WORK TO COMPLETE
Repeat only the lines below from the one containing "Express (участникам нужно было пройтись по" through the one containing "h4rm0ny, III место", inclusive, exactly as written.

RECORD SET
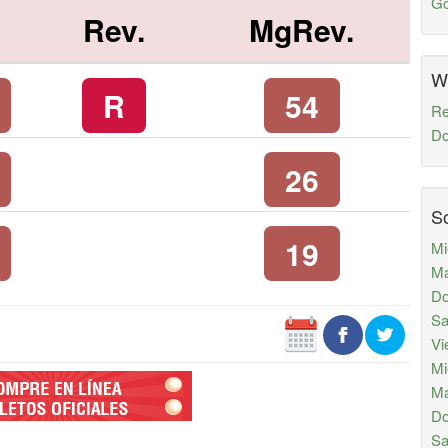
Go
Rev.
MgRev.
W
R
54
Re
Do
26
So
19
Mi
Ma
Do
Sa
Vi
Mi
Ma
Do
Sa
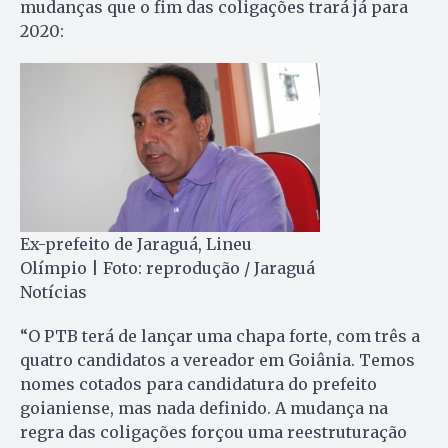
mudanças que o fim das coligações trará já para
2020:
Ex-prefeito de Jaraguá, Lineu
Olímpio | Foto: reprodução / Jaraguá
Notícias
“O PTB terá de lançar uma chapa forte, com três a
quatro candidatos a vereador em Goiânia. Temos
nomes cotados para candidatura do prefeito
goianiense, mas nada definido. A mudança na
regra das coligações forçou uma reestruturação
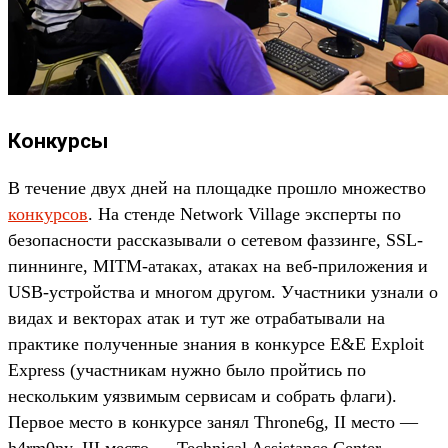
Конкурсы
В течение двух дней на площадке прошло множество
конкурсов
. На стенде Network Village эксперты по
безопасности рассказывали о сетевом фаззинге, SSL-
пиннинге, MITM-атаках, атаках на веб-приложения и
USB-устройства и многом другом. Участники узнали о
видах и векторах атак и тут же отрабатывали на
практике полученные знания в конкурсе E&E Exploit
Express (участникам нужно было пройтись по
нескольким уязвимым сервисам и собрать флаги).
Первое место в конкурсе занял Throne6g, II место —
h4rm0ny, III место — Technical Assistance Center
--
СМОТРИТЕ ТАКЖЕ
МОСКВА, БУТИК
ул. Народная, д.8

REPLY TO THE EXERCISE
Express (участникам нужно было пройтись по
нескольким уязвимым сервисам и собрать флаги).
Первое место в конкурсе занял Throne6g, II место —
h4rm0ny, III место — Technical Assistance Center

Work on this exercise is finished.